COM Kitchens: An Unedited Overhead-view Procedural Videos Dataset as a Vision-Language Benchmark

Koki Maeda, Tosho Hirasawa, Atsushi Hashimoto, Jun Harashima, Leszek Rybicki, Yusuke Fukasawa, Yoshitaka Ushiku

Proceedings of The 18th European Conference on Computer Vision (ECCV 2024) · September 2024

Introducing a new vision-language dataset based on unedited overhead-view procedural cooking videos.

BibTeX

@inproceedings{maeda2024comkitchens,
  title = {COM Kitchens: An Unedited Overhead-view Procedural Videos Dataset as a Vision-Language Benchmark},
  author = {Koki Maeda and Tosho Hirasawa and Atsushi Hashimoto and Jun Harashima and Leszek Rybicki and Yusuke Fukasawa and Yoshitaka Ushiku},
  booktitle = {Proceedings of The 18th European Conference on Computer Vision (ECCV 2024)},
  year = {2024},
  address = {Milan, Italy},
  publisher = {ECCV}
}

Abstract

COM Kitchens introduces a novel vision-language dataset aimed at overcoming the limitations of current procedural video datasets, typically sourced from the web or ego-centric views.
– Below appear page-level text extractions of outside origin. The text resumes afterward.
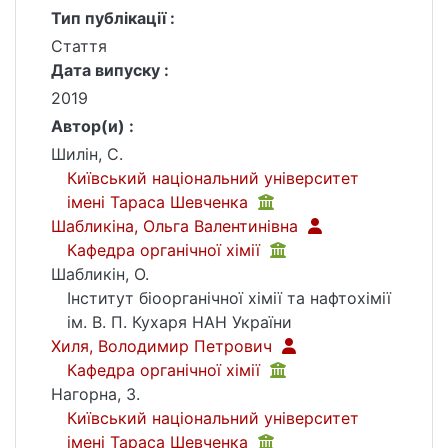
Тип публікації :
Стаття
Дата випуску :
2019
Автор(и) :
Шилін, С.
Київський національний університет
імені Тараса Шевченка
Шабликіна, Ольга Валентинівна
Кафедра органічної хімії
Шабликін, О.
Інститут біоорганічної хімії та нафтохімії
ім. В. П. Кухаря НАН України
Хиля, Володимир Петрович
Кафедра органічної хімії
Нагорна, З.
Київський національний університет
імені Тараса Шевченка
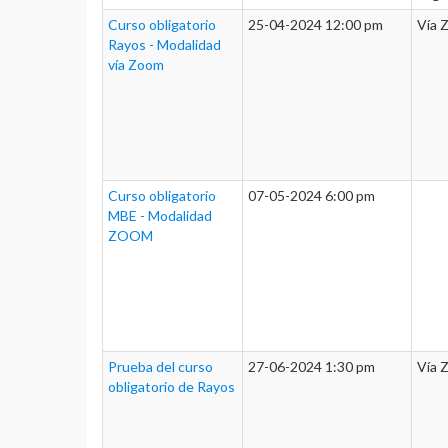
Curso obligatorio
25-04-2024 12:00 pm
Vía 
Rayos - Modalidad
vía Zoom
Curso obligatorio
07-05-2024 6:00 pm
MBE - Modalidad
ZOOM
Prueba del curso
27-06-2024 1:30 pm
Vía 
obligatorio de Rayos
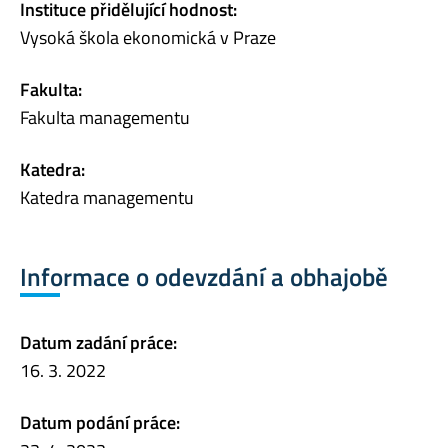
Instituce přidělující hodnost:
Vysoká škola ekonomická v Praze
Fakulta:
Fakulta managementu
Katedra:
Katedra managementu
Informace o odevzdání a obhajobě
Datum zadání práce:
16. 3. 2022
Datum podání práce:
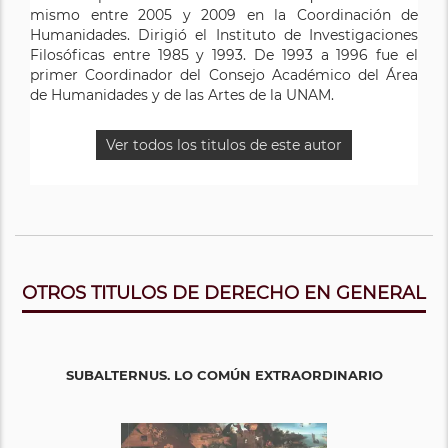
mismo entre 2005 y 2009 en la Coordinación de
Humanidades. Dirigió el Instituto de Investigaciones
Filosóficas entre 1985 y 1993. De 1993 a 1996 fue el
primer Coordinador del Consejo Académico del Área
de Humanidades y de las Artes de la UNAM.
Ver todos los titulos de este autor
OTROS TITULOS DE DERECHO EN GENERAL
SUBALTERNUS. LO COMÚN EXTRAORDINARIO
The dataset comprises unedited, overhead-view cooking videos captured using modern smartphones, providing environmental diversity and detailed annotations. We introduce two novel vision-language tasks: Online Recipe Retrieval (OnRR) and Dense Video Captioning on unedited Overhead-View videos (DVC-OV). Our benchmarks demonstrate the dataset’s capacity to highlight limitations in existing models, thus paving the way for future research.